What are the adjoint functor pairs corresponding to common monads in Haskell?

Question

In category theory, a monad can be constructed from two adjoint functors. In particular, if C and D are categories and F : C --> D and G : D --> C are adjoint functors, in the sense that there is a bijection

hom(FX,Y) = hom(X,GY)

for each X in C and Y in D then the composition G o F : C --> C is a monad.

---

One such pair of adjoint functors can be given by fixing a type b and taking F and G to be

data F b a = F (a,b)
data G b a = G (b -> a)

instance Functor (F b) where
  fmap f (F (a,b)) = F (f a, b)

instance Functor (G b) where
  fmap f (G g) = G (f . g)

and the bijection between hom-sets is given (modulo constructors) by currying:

iso1 :: (F b a -> c) -> a -> G b c
iso1 f = \a -> G $ \b -> f (F (a,b))

iso2 :: (a -> G b c) -> F b a -> c
iso2 g = \(F (a,b)) -> let (G g') = g a in g' b

in which case the corresponding monad is

data M b a = M { unM :: b -> (a,b) }

instance Monad (M b) where
    return a    = M (\b -> (a,b))
    (M f) >>= g = M (\r -> let (a,r') = f r in unM (g r') a)

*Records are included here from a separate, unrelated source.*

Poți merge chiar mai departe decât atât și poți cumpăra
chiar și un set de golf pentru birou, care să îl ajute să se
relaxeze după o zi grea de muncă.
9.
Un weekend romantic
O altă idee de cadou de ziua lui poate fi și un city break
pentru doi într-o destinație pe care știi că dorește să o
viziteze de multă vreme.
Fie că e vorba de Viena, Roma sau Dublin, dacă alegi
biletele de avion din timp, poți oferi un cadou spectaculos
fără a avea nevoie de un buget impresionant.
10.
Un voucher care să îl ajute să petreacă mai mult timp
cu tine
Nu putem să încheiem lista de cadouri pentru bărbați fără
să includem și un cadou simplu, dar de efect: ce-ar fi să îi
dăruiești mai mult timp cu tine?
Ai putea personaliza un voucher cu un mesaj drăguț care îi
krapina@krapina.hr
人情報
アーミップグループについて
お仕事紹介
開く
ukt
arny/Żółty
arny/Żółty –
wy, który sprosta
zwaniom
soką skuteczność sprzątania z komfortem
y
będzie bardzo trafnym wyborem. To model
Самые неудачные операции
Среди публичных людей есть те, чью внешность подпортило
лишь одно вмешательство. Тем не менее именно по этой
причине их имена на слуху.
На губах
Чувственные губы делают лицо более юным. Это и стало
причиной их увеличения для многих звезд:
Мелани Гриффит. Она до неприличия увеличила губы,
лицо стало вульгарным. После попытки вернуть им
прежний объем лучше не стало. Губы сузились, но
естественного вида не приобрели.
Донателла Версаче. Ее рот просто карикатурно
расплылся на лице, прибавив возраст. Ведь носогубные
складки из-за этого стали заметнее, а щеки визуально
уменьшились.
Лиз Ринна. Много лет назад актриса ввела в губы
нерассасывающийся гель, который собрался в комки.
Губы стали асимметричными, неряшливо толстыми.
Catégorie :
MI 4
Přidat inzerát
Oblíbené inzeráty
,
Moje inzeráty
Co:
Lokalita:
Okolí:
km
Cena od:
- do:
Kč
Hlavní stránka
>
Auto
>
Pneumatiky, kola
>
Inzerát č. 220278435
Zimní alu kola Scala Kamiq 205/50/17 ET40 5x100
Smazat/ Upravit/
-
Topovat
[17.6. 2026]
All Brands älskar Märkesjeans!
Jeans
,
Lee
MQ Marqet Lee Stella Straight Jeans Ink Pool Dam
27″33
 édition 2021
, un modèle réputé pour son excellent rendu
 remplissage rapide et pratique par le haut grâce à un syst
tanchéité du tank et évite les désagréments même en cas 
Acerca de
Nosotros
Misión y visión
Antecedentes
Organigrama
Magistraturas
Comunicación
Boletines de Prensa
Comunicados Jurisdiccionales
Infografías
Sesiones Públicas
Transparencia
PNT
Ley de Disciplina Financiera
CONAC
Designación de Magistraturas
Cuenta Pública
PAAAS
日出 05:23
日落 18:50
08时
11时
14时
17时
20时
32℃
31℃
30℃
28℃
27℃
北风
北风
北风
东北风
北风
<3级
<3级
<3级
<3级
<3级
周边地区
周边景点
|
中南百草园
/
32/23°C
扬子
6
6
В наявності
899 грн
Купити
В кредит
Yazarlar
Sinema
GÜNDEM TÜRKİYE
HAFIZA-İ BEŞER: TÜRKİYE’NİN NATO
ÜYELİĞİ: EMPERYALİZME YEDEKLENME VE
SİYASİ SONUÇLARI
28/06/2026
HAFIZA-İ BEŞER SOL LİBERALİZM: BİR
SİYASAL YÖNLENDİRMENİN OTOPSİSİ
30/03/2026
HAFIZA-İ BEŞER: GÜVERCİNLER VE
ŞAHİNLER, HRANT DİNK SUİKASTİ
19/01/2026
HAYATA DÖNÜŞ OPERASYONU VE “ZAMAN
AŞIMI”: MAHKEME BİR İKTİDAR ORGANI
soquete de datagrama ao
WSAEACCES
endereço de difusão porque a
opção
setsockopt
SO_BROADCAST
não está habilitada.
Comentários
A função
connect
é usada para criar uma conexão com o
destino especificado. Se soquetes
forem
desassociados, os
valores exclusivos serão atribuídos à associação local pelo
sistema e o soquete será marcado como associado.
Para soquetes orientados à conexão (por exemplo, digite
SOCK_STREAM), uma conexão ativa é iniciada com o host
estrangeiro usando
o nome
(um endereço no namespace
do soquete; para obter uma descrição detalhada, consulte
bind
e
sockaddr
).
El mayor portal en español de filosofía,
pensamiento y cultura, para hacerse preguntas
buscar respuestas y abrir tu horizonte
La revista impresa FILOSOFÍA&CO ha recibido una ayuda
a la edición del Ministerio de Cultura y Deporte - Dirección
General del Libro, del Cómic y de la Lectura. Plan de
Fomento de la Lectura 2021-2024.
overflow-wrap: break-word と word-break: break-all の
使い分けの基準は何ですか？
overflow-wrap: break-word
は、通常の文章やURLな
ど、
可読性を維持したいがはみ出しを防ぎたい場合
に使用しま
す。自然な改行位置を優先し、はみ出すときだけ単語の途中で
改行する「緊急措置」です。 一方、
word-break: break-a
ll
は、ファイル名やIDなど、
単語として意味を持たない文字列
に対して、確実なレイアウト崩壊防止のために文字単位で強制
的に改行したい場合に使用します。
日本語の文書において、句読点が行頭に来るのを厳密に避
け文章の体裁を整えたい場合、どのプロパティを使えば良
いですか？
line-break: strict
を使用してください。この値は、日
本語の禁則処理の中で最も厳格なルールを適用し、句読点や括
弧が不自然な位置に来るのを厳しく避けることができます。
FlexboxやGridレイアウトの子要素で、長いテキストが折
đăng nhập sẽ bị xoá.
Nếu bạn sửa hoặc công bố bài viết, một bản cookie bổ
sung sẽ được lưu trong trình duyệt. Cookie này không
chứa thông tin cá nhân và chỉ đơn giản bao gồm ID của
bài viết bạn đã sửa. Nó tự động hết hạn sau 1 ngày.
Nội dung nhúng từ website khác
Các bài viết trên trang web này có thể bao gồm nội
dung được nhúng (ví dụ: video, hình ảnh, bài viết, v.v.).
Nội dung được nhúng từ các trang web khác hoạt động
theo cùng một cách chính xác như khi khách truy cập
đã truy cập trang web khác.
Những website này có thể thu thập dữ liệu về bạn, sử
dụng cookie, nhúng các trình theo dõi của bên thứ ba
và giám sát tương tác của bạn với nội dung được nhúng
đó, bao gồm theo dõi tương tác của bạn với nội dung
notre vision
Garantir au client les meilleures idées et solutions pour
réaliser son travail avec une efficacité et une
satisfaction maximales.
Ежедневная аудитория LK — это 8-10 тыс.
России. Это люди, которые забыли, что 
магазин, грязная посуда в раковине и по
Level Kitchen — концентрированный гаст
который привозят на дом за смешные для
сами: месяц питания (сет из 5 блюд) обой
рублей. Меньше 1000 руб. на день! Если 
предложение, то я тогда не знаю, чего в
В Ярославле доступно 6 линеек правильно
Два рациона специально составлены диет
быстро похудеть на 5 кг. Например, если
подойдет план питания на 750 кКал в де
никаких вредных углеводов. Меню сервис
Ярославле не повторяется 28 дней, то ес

I don't know what the name for this monad should be, except that it seems to be something like a reader monad that carries around a piece of over-writeable information (edit: dbaupp points out in the comments that this is the State monad.)

So the State monad can be "decomposed" as the pair of adjoint functors F and G, and we could write

State = G . F

So far, so good.

---

I'm now trying to figure out how to decompose other common monads into pairs of adjoint functors - for example Maybe, [], Reader, Writer, Cont - but I can't figure out what the pairs of adjoint functors that we can "decompose" them into are.

The only simple case seems to be the Identity monad, which can be decomposed into any pair of functors F and G such that F is inverse to G (in particularly, you could just take F = Identity and G = Identity).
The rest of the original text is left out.